Lines holding the string "складской" are the ones to copy; find them all in the data.

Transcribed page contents
__________________________________________________
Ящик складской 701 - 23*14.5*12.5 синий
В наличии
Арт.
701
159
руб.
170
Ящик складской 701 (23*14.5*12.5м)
__________________________________________________
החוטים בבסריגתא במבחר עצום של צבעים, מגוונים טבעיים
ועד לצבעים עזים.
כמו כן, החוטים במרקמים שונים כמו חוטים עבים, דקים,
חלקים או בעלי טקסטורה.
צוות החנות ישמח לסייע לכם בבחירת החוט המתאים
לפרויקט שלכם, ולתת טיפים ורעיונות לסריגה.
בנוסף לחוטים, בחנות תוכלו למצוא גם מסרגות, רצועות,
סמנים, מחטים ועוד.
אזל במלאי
__________________________________________________
- FINISHED TASK -
Ящик складской 701 - 23*14.5*12.5 синий
Ящик складской 701 (23*14.5*12.5м)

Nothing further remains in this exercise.